One run, viewed as a member of a sweep. A synonym for run, used inside sweep contexts and dashboards. A sweep of 5 profiles × 4 queries spawns 20 trials; each trial is a normal run with the same artifact layout. Not a different shape - a different name for the same thing in a batch context. (Don't use "trial" to mean a flaky re-run; that's a retry.)

sweep

sweep #

A batch of runs, aggregated into one artifact directory (runs/sweep-<timestamp>/) with summary.json, results.tsv, fails.tsv, and findings.md. Manual and point-in-time: a human launches it for diagnostic work, not as a guardrail. Two flavors ship:

Domain sweep - src/runners/sweep/index.ts (PRD-21). N runs

over a fixed domain list; each child is a normal SQA run against one FQDN (bun run src/index.ts). "How does snappy 0.X.Y behave across the F500 list?"

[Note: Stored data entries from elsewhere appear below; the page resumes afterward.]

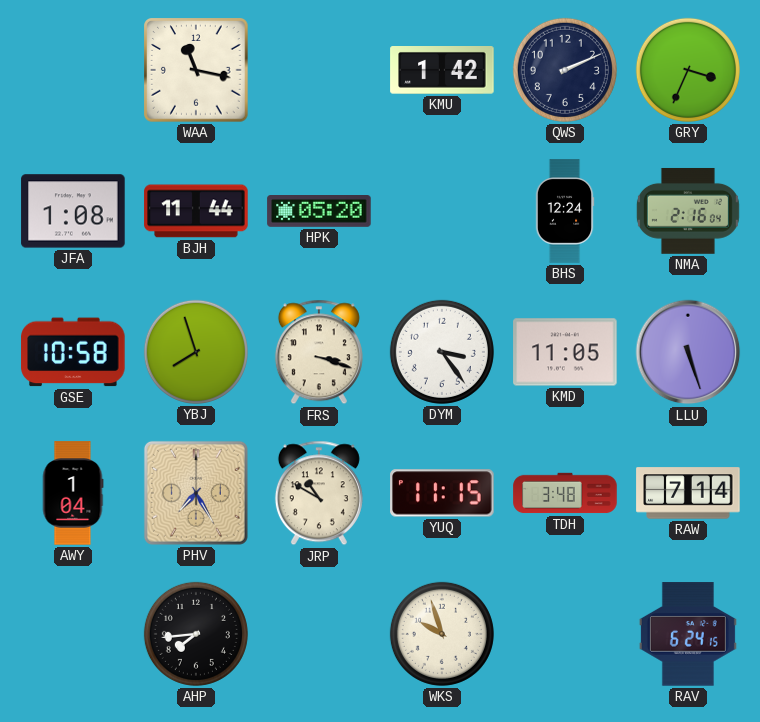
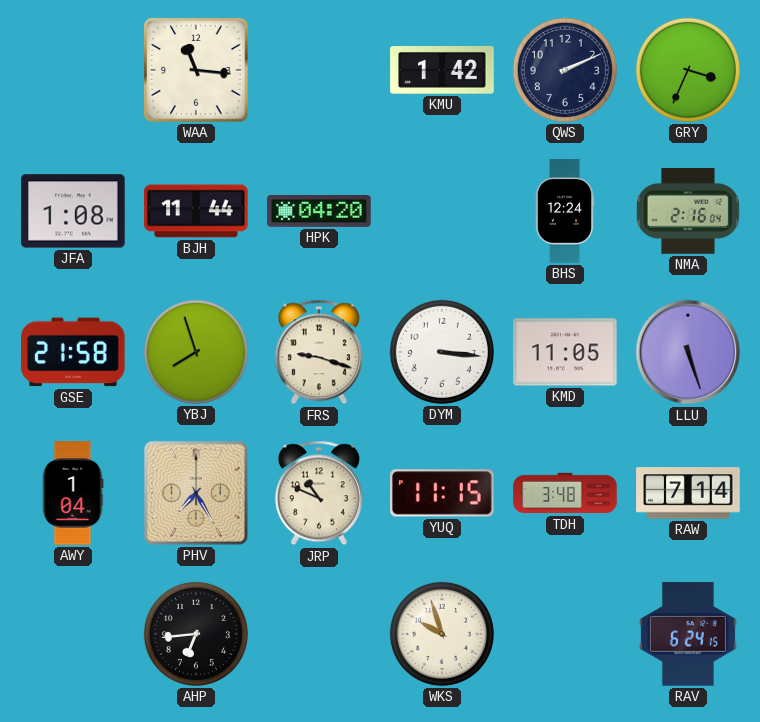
WAA: 11:17 -> 11:16
HPK: 05:20 -> 04:20
GSE: 10:58 -> 21:58
FRS: 3:18 -> 9:18
DYM: 3:24 -> 3:16
JRP: 10:50 -> 10:49
AHP: 7:44 -> 6:44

JSI sweep - src/runners/jsi-sweep/ (PRD-18). N trials

over a query × profile cartesian product; each trial runs runMetaintroChat() for one (profile, query) pair and produces one JSI score.

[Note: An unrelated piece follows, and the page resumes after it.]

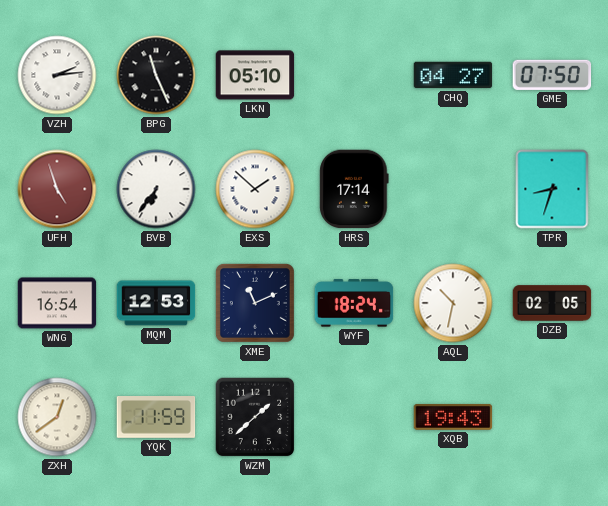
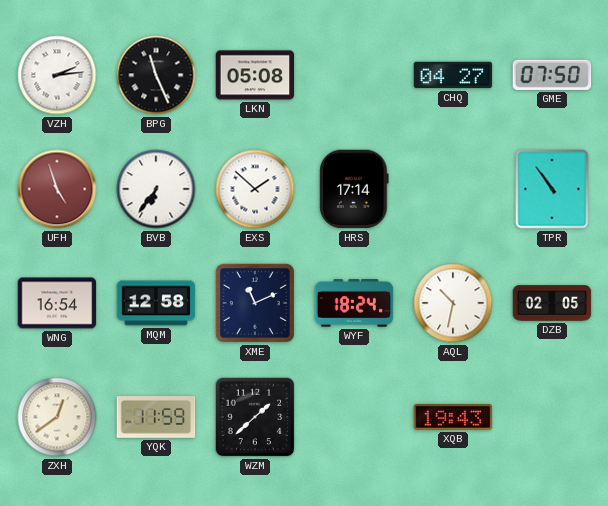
LKN: 05:10 -> 05:08
TPR: 8:33 -> 10:54
MQM: 12:53 -> 12:58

Distinct from continuous tail (which observes prod activations on a sample basis, continuously) and from probe (the leaf, asking one question of one component). The aggregate of a sweep is a scorecard.

continuous tail

continuous tail #

A continuous, sampled observation of real prod activations, driven by src/runners/tail/index.ts (PRD-21 / ADR-0039). The tail subscribes to a fraction of activations as they land in snappy.domains_analytics (default 1%, hash-on-domainId for deterministic per-domain sampling), runs the existing C1-C7 verifier stack against each in post-hoc mode (no drive, no cleanup - the activation already happened), and persists each result to ClickHouse sqa.sqa_runs for the dashboard + three-ladder alerting (page / warn / info).

The tail's verifier surface is identical to the sweep's - both consume validateClaim and the claim set from @metaintro/snappy-contracts. The difference is provenance: sweep mode creates a probe domain and verifies its own writes; tail mode observes an activation snappy created and verifies its side-effects. Adding a new claim to the contracts package lights up both surfaces with zero edits in SQA.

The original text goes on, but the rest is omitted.